At any company, there are people who want to do their job with the least
amount of thought and effort possible. An IT person can be seen as a better
Siri. Instead of thinking about a problem or even trying to look it up online,
it is faster and easier for them just to dump it off to another person. These
types of people can monopolize an IT person's time. Unfortunately, the IT
person is often at a level where they cannot formally complain about people
abusing their time. Thus, as a self-protection mechanism, they try to change
the incentives. Calling the IT person with your problem will save you from
having to think about it, but you will pay for it by having to undergo
condescension. After a while this type of behavior can become ingrained in IT
and be used against everybody, not just bad actors.
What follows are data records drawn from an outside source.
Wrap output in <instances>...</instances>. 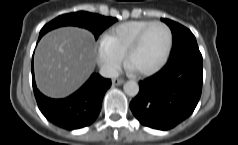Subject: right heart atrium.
<instances>
[{
	"label": "right heart atrium",
	"mask_w": 238,
	"mask_h": 145,
	"mask_svg": "<svg viewBox=\"0 0 238 145\" xmlns=\"http://www.w3.org/2000/svg\"><path fill=\"white\" fill-rule=\"evenodd\" d=\"M97 62L103 73L113 76L120 69L123 56L105 44L101 39L97 46Z\"/></svg>",
	"instance_id": "1"
}]
</instances>
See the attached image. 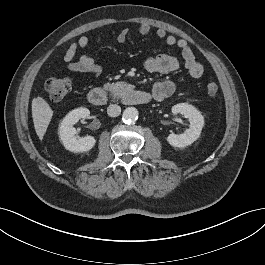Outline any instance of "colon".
Masks as SVG:
<instances>
[{
	"mask_svg": "<svg viewBox=\"0 0 265 265\" xmlns=\"http://www.w3.org/2000/svg\"><path fill=\"white\" fill-rule=\"evenodd\" d=\"M45 90L51 100L60 101L71 91V82L67 78H49L45 83ZM205 90L207 95L215 96L218 86L215 82H208Z\"/></svg>",
	"mask_w": 265,
	"mask_h": 265,
	"instance_id": "1",
	"label": "colon"
}]
</instances>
How can a company fix this? First, do not tolerate jerky behavior as that can
ruin company culture. Second, have a policy in place that abuse of an IT
person's time will not be tolerated. As an employee, you are required to be
sufficiently knowledgeable about your tools - one of which is a computer.
People abusing the IT person will have to undergo mandatory training or face
disciplinary action. Have the IT person document each request and who asked
for it. Review them periodically, to find people who are abusing the system. A
company would not tolerate someone who always asked a coworker to write their
reports because they are poor at grammar and spelling. So, they should not
tolerate someone always asking IT about routine computer issues.

Doing this can remove the incentive for jerky behavior from IT as they can
just quickly document the requests knowing that abuse will be dealt with by
management. For your workers, they know that IT is there as a resource that is
happy to help them but is not a substitute for Google. I think this would
result in an overall win-win situation.